If we go back to 79 (BLS data), there has not been a period where U3 was in the ~4% area. It was always higher. It was in 97 we had our first taste of it at 4.9%and it lasted to 2001 (4.7%). In 2000, we hit 4%.
Where were you New Years Day of 2000. In Michigan we had ice on the highway. I saw one accident with a guy laying on the highway and the police tending to him. I was motoring into Yazaki NA to check out the Y2K issues for my systems as I ran a 100,000 sq. foot, $200 million/year component shipping warehouse. Y2K never materialized as they claimed and later that year, business started to decline.
So is Edward wrong in assuming Greenspan had a hand in this? I do not think so. Neither do I believe it took 5 years for the 2001 recession to happen when I look at the data. It appears the collapse/recession occurred in 13 months.
My $.02.
Bill,
Actually I said nothing at all about what Fed funds rate or targets were or are specifically. I expect the numbers you provide are correct. So, they were at a low at the beginning of 99 at 4.63%, which was lower than previous years, when the rates were mostly between 5 and 6%. The rate rose by more than a percent to 5.85% at the beginning of March, 2000, just before the stock market peaked and then crashed. I am a bit mystified that they continued to raise the rate for a few more months, peaking out at 6.54% four months in July, staying up near there until after the election. That the rates were lowered sharply later reflected trying to offset the recession that had started in 2000, with them becoming more aggressive about pushing down rates after 9/11/01 because of fear that event would seriously damage the US economy. Mostly rates were pretty stable from the mid to late 90s, which shows that Greenspan did not tighten then, although apparently did somewhat around 88 and 00.
Regarding labor force participation, those rates remained remarkably stable during that period, around 66 to 67%. The rate was 66% with almost no variation until late in 2008, when it began to drop and is now at 63%.
Again, the bottom line is that it was 96 when Greenspan was pressured to tighten monetary policy because of the unemployment rate declining. That the fed funds rate did not change much during that period is the sign of this lack of change in policy, which was supported by Yellen.

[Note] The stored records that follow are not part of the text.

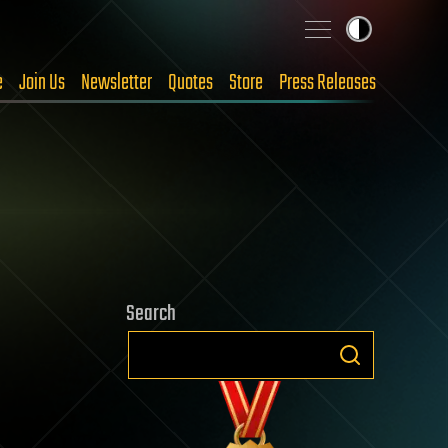
e
Join Us
Newsletter
Quotes
Store
Press Releases
Search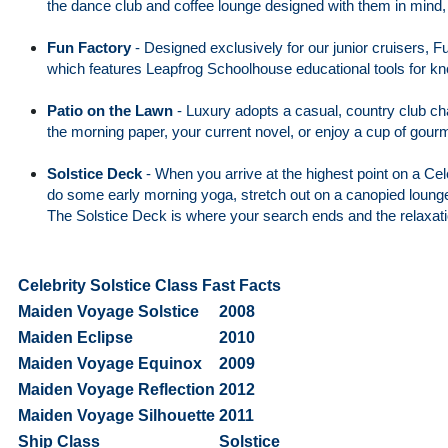
the dance club and coffee lounge designed with them in mind, X
Fun Factory
-
Designed exclusively for our junior cruisers, F
which features Leapfrog Schoolhouse educational tools for k
Patio on the Lawn
-
Luxury adopts a casual, country club cha
the morning paper, your current novel, or enjoy a cup of gourm
Solstice Deck
-
When you arrive at the highest point on a Cel
do some early morning yoga, stretch out on a canopied lounge b
The Solstice Deck is where your search ends and the relaxati
Celebrity Solstice Class Fast Facts
Maiden Voyage Solstice
2008
Maiden Eclipse
2010
Maiden Voyage Equinox
2009
Maiden Voyage Reflection
2012
Maiden Voyage Silhouette
2011
Ship Class
Solstice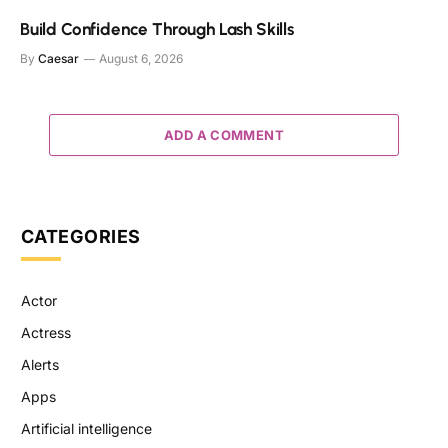
Build Confidence Through Lash Skills
By
Caesar
August 6, 2026
ADD A COMMENT
CATEGORIES
Actor
Actress
Alerts
Apps
Artificial intelligence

I would note that from the series you show, from the beginning of 96 until late 98 the rate never left the zone of 5.21 to 5.56%, which are the first two observations shown, a very small variation. Policy was basically constant during that period.
Lambert's position is given in his final remarks:
"...when unemployment pushes below its natural level, the economy tends to overheat and become unstable. At which point, the economy would like to return to its natural level. The paths of that process can involve inflation, reduced output, falling capacity utilization and even tighter monetary policy."

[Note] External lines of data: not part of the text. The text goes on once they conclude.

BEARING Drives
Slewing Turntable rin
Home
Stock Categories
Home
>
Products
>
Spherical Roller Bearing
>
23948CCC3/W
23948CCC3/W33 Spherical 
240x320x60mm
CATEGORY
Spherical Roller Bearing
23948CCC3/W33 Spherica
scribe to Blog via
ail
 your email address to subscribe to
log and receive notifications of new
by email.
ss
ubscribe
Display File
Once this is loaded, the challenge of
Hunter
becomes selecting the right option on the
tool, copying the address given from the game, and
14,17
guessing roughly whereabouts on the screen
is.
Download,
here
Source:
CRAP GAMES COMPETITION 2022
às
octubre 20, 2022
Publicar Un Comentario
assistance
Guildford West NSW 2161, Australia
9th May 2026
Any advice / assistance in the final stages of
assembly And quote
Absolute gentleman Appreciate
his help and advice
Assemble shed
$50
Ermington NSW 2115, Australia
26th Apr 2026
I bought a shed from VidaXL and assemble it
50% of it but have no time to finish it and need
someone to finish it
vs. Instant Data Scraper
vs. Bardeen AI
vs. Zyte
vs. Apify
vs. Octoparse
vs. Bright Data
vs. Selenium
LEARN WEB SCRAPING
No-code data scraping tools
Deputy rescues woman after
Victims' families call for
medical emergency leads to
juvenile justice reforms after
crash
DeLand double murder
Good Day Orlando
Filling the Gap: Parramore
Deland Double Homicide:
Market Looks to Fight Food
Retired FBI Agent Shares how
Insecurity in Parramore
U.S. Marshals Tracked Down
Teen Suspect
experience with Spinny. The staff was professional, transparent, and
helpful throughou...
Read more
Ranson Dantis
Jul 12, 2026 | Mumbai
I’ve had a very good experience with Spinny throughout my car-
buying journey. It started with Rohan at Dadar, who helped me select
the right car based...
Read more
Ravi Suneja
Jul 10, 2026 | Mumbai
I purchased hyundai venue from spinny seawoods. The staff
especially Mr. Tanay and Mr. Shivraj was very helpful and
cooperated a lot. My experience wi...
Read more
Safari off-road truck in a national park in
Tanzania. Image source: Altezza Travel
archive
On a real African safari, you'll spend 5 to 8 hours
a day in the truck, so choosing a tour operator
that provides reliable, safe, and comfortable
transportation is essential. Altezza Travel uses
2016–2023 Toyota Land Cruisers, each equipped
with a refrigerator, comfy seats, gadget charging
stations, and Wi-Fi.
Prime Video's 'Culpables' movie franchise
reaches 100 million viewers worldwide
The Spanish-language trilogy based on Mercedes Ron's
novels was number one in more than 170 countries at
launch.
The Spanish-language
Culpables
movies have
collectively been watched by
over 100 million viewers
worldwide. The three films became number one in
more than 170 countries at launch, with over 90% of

Hmmm... A simple solution to too low a level of unemployment is to change the definition of UE. Currently, if you're getting one hour of (paid) work per week in Australia you are defined as 'employed'. So, to increase the national levels of UE simply change the definition of 'employed' to 2 hours of work per week, or even more.
Honestly, things could be so simple!
Errr...I meant change the definition of 'employed'.
Prof. Rosser:
"Now Lambert does recognize the Greenspan episode, but elides the issue by saying that it set up the economy for the next recession, which took a good half a decade to show up. What caused that recession in most peoples' books was the collapse of the dot.com bubble. Now, maybe it was the stimulative monetary policy that goosed that bubble to ridiculous levels, but it had been going on for some time and was associated with real capital investment in that leading sector that did generate a lot of non-inflationary growth with lowered unemployment and reduced inequality."
There are several coinciding events going on here; one being the prep for Y2K which involved reprogramming major data bases in a short period of time preceding 2000, the purchase of new computers to replace old ones, and the redesign and testing of old programs to meet the requirements of using the date 2000; secondly, the increase in Fed Rates one year prior to the recession to slowdown a perceived over heating of the economy; and thirdly the non-event of Y2K which pretty much let the air out of the big Y2K balloon shortly after January 1, 2000. My story of going into work New Year's day was repeated globally to make sure programs worked.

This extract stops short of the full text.